To make your website visible on the web, your website’s files and data must be physically stored on a computer that is connected to the Internet. These large high-powered computers are called web servers.
Website hosts are companies that physically house several web servers in one location, or what is sometimes referred to as a data center. In addition to housing the web servers, website hosts provide the software, security, support, and bandwidth that connects your website to the internet.
Think of a website hosting company like a shopping center that contains several individual stores. If you want to open a store at the shopping center, you can lease space in it and set up shop. Just like a shopping center, website hosting companies enable you to lease space on their web servers, where you can store your website files and make them available for visitors to view on the Internet.
To accommodate a wide variety of websites and customer needs, there is a variety of hosting solutions. Hosting solutions are broadly categorized based on the amount of server space you need for your website files and the monthly amount of bandwidth your site consumes. Bandwidth refers to the amount of data being transferred or the amount of resource usage your website requires.
Consider your shop again… Suppose you sell only handmade bracelets; you have a small, unique product offering, so you don’t need, nor want, to lease the same amount of space as a big department store. Instead, you could lease a smaller store in the shopping center that gives you just enough space for your goods and costs less money.
Additionally, because you’re a small shop you don’t need a lot of extra technology or staff to help you sell your product as a department store requires. Between you and your mobile payment device, you have plenty of bandwidth to take care of your customers and don’t need to buy any extra technology or hire more employees.
Make sense? Beyond server space and bandwidth, there are other things to consider when selecting a hosting solution: your budget, ease of use or complexity of the solution, the level of flexibility or customization the solution allows, as well as privacy and security features.
What is a server?-
A server is basically a dedicated computer that provides services on behalf of clients, such as ordinary desktop computers or workstations. So it’s a centralized machine where multiple clients connect to, either over the Internet or in a local area network, and they connect to a server for a specific service. So for example, that service could be to retrieve a website, to access data, or email, and so on. Now a server could be dedicated to handle one of these services only, where you would have one server is dedicated for a website, one server for data storage, and a server for email. And this model is what larger organizations use.
Or you can also set up a server to handle each of these services on the same machine which is what typically happens in smaller organizations. So depending upon which setup is used it all depends on the needs of an organization. Now when people talk about a server generally they are referring to a powerful centralized computer that clients connect to over a network, and they would be correct on that. However, a server is not just a physical computer.
A server is actually a role that a computer takes. Because any ordinary desktop computer can be set up as a server and it doesn’t necessarily have to be a powerful computer. So for example you can set up a network in your home where you can have an ordinary desktop computer serve as a file server.

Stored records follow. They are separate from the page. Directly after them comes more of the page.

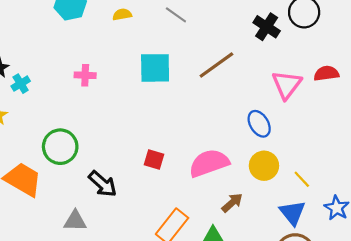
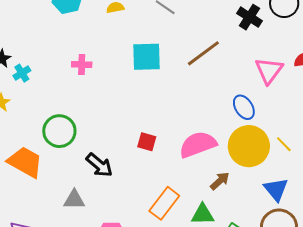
yellow circle: (264, 166) -> (249, 146), size x1.5
yellow line: (302, 179) -> (284, 144), moved

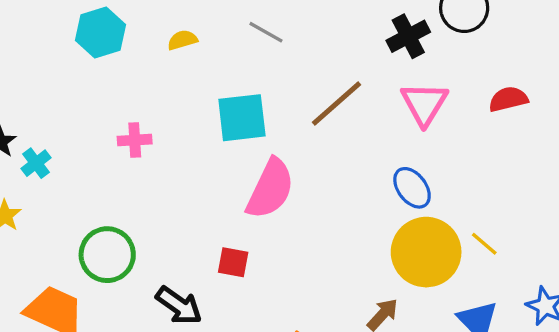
black cross: (249, 17) -> (408, 36), turned 35
pink triangle: (269, 71) -> (424, 104), moved
red square: (147, 142) -> (233, 262), moved
pink semicircle: (198, 144) -> (270, 189), moved, turned 141

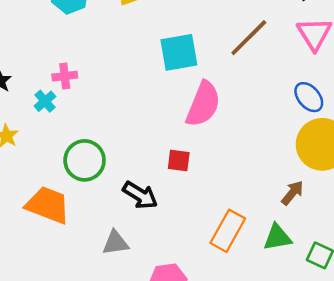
pink cross: (135, 140) -> (65, 76), moved
cyan cross: (36, 163) -> (45, 101), moved

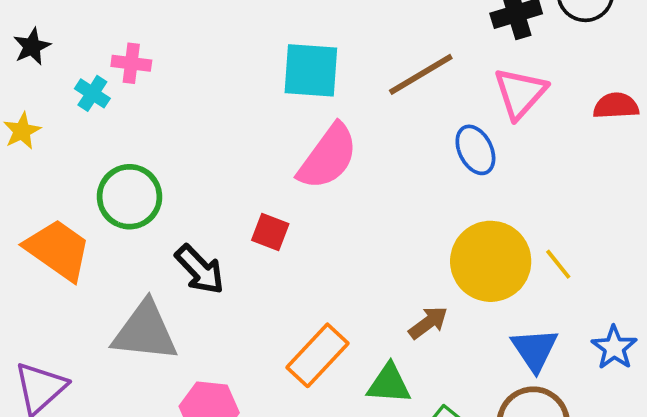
blue ellipse: (309, 97) -> (475, 150), moved
cyan cross: (45, 101) -> (92, 93), turned -30
gray triangle: (115, 243) -> (145, 331), size x1.6

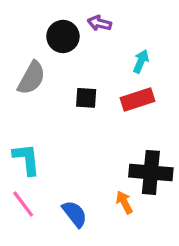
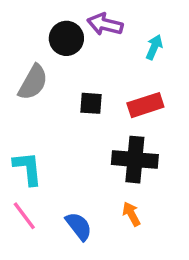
purple arrow: (99, 23) -> (105, 24), size x1.4
cyan arrow: (141, 61) -> (154, 47), moved
black cross: (151, 172) -> (135, 160), moved

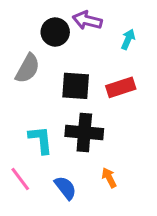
black square: (91, 103) -> (76, 86), size x1.5
black cross: (135, 160) -> (84, 132), moved
cyan L-shape: (28, 168) -> (41, 140), moved

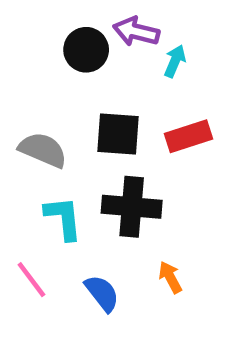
cyan arrow: (128, 39) -> (175, 61), moved
gray semicircle: (28, 68) -> (43, 150), moved, turned -96

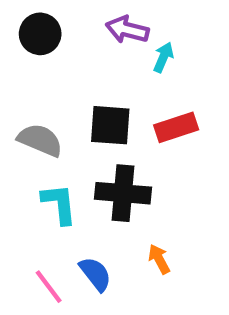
black circle: (86, 50) -> (40, 34), moved
pink line: (31, 280) -> (49, 287), moved

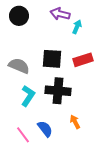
cyan L-shape: (59, 204) -> (28, 96), turned 40

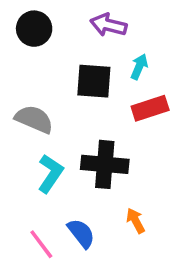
cyan arrow: (77, 27) -> (139, 67), moved
black square: (52, 59) -> (94, 81), moved

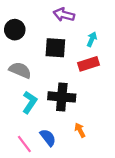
black circle: (34, 29) -> (15, 30), moved
cyan arrow: (139, 67) -> (92, 39), moved

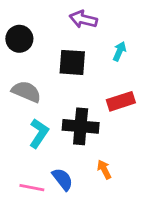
red rectangle: (88, 64) -> (121, 101), moved
pink line: (24, 144) -> (32, 188), turned -42

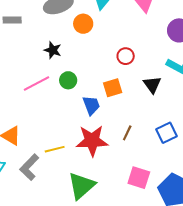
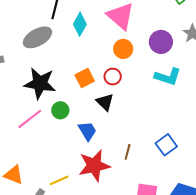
orange circle: (83, 24) -> (123, 49), moved
black star: (53, 50) -> (40, 83), size x1.8
black triangle: (152, 85) -> (105, 102), moved
orange square: (113, 88) -> (85, 78), moved

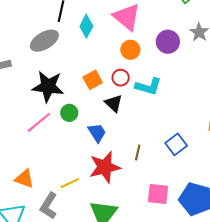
cyan L-shape: (168, 77) -> (148, 86), moved

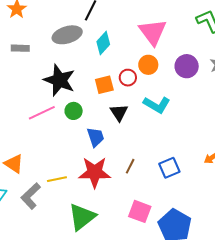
cyan diamond: (86, 26) -> (103, 43), moved
red circle: (121, 78) -> (128, 78), moved

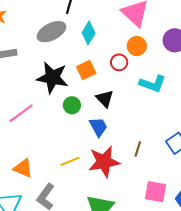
orange square: (104, 85) -> (86, 70), moved
pink line: (42, 113) -> (21, 113), moved
black triangle: (119, 113) -> (105, 99), moved
yellow line: (57, 179) -> (70, 161), moved

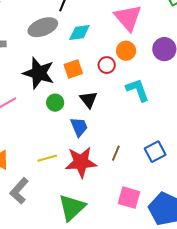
cyan diamond: (89, 33) -> (79, 32), turned 45
cyan L-shape: (153, 84) -> (138, 90), turned -136

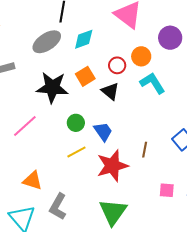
orange circle: (126, 51) -> (141, 56), moved
black triangle: (89, 100) -> (110, 91), moved
green circle: (55, 103) -> (76, 123), moved
yellow line: (47, 158) -> (76, 152), moved
pink square: (129, 198) -> (167, 190), size x0.7

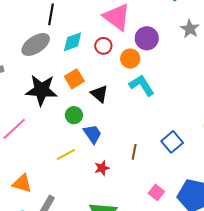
purple circle: (170, 38) -> (147, 38), moved
red circle: (117, 65) -> (103, 46), moved
green circle: (76, 123) -> (74, 115), moved
red star: (112, 166) -> (102, 168), size x0.5
pink square: (167, 190) -> (156, 192), turned 35

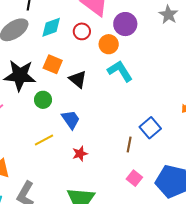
orange square: (74, 79) -> (53, 64), turned -36
green circle: (74, 115) -> (43, 100), moved
brown line: (134, 152) -> (129, 144), moved

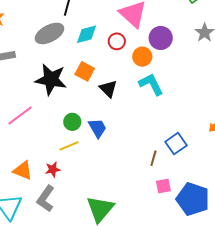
green circle: (43, 100) -> (72, 122), moved
red star: (80, 154) -> (53, 169), moved
pink square: (134, 178) -> (163, 186), moved, turned 35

The computer would have those files in a shared folder and then other computers can’t connect to it to access those files. Or you can also use a desktop computer to serve as a web server, where you would install the website data on that computer and then the other computers can connect to it and retrieve the webpage. However, desktop computers do have their limitations because they are not designed to handle a large workload and they can’t handle a lot of incoming connections from users. And this is not only because of their inferior hardware, but it’s also because of software.
Because desktop operating systems are only able to handle a limited amount of concurrent connections. Now servers need to be up and running 24/7 because they are vital to an organization. And if a server does go down then that could jeopardize a business or an organization. So this is why servers need to be more reliable. They need to be built with robust hardware that’s able to run non-stop with little to no downtime. So for example, a desktop would use a processor that’s designed obviously for desktops, such as the Intel Core series processors. And a server would use a processor designed for servers such as the Intel Xeon processor. A server processor needs to be fast and had the ability to perform a lot of tasks simultaneously. Now both of these processors are powerful but there are some differences. So for example, Xeon processors support a multi-processing environment. So they are designed to work with other processors. This means you can put two or more Xeon processors on a motherboard designed for servers, which is what a lot of servers need to handle a large workload.
But desktop processors do not support this, they are only designed to work by themselves and not with other processors. And another difference is that Xeon processors support ECC RAM, which is error code correcting memory. And this type of memory is what’s mainly used in servers. Now servers need to be up and running at all times and memory errors could bring down a server and what ECC does is that it detects if the data was correctly processed by the RAM module and it makes a correction if it needs to prevent memory errors.
So using ECC memory in servers is just an extra precaution to guard against any errors to prevent a server from shutting down and Intel Core processors do not support ECC Ram, however, AMD processors do so support it. Xeon processors can also support a larger amount of RAM. They would have a larger cache memory. And they would also have a higher core count than desktop processors. And a server should also have hot-swappable hard drives in a RAID configuration because if a hard drive were to fail then no data loss happened and the server would still be up and running because of RAID. RAID is what copies that data on multiple disks and if a hard drive were to fail then it can be removed and replaced without shutting down the server. And then RAID would rebuild the data on the new hard drive automatically. And a server should also have redundant power supplies to keep the server up and running in case of a power supply failure.